Ring-opening metathesis polymerization on well defined silica nanoparticles leading to hybrid core–shell particles
Abstract
The grafting and catalytic activity of a metathesis catalyst on well defined silica nanoparticles is described. The aim of this was to test the catalysis properties of a ligand-linked catalyst in ring-opening metathesis polymerization and also the possibility to obtain controlled hybrid materials. This was carried out by reaction of a synthesized hydroxy functionalized phosphine Cy2P(CH2)10OH with Cl2Ru(PPh3)2(CH–Ph), leading to a metathesis catalyst bearing a hydroxy group at the end of a ligand. This group was reacted with well defined silica nanoparticles with a diameter of 200 nm, that had acyl chloride functions at their surface.

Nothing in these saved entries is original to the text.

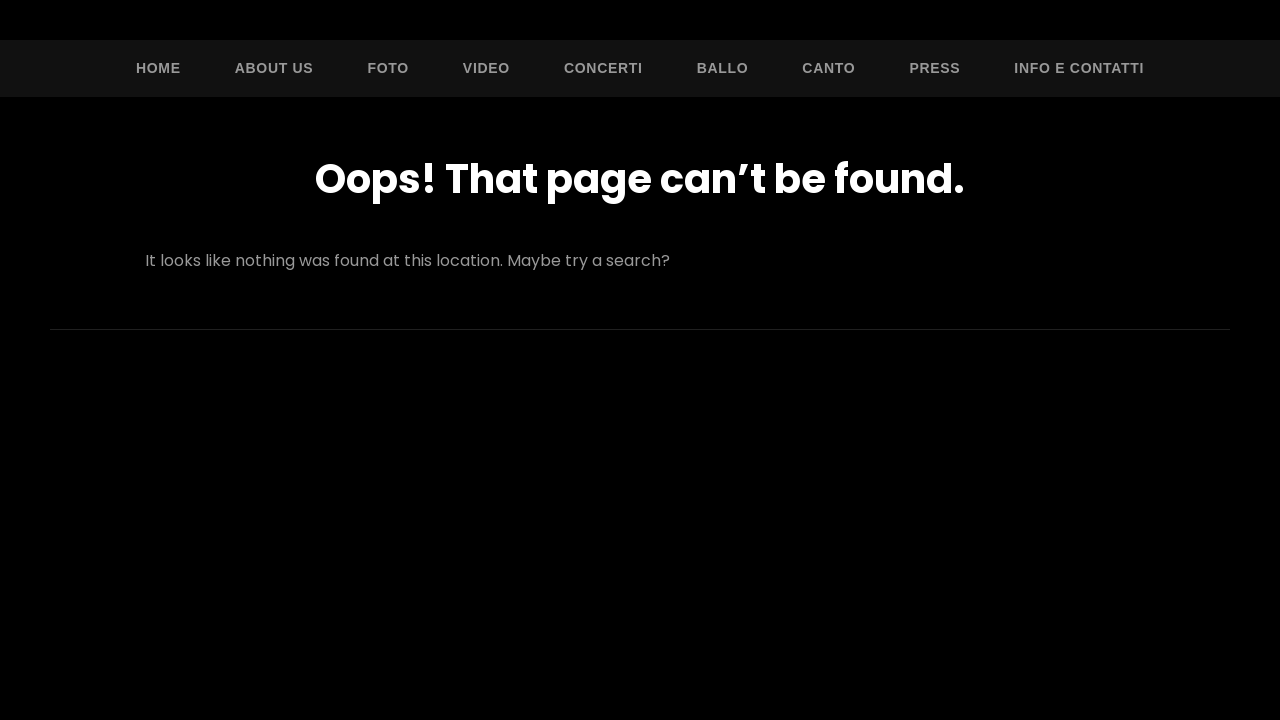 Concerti (603, 68)
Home (158, 68)
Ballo (723, 68)
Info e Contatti (1079, 68)
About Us (274, 68)
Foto (387, 68)
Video (486, 68)
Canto (828, 68)
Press (934, 68) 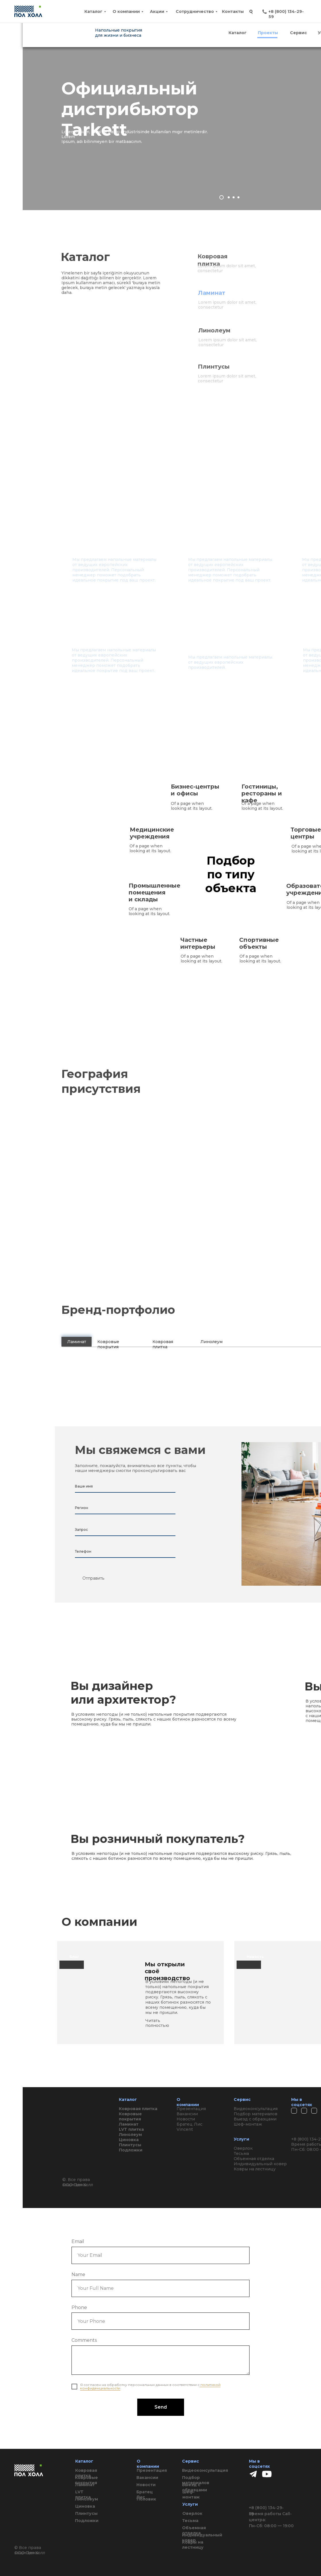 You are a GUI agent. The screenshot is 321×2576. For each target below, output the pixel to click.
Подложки (86, 2520)
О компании (126, 11)
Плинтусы (86, 2513)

The grafting density was calculated from thermogravimetry experiments and found to be around 7 µmol m−2. The activity of the catalyst was tested for the ring-opening polymerization of norbornene. This showed that a fraction as high as 30% of the catalyst could initiate the polymerization and that the polymerization proceeded until completion. TEM characterization revealed that in diluted solutions, core–shell morphologies could be obtained. The efficiency of the polymerization may therefore lead to control of the thickness of the polymer coating.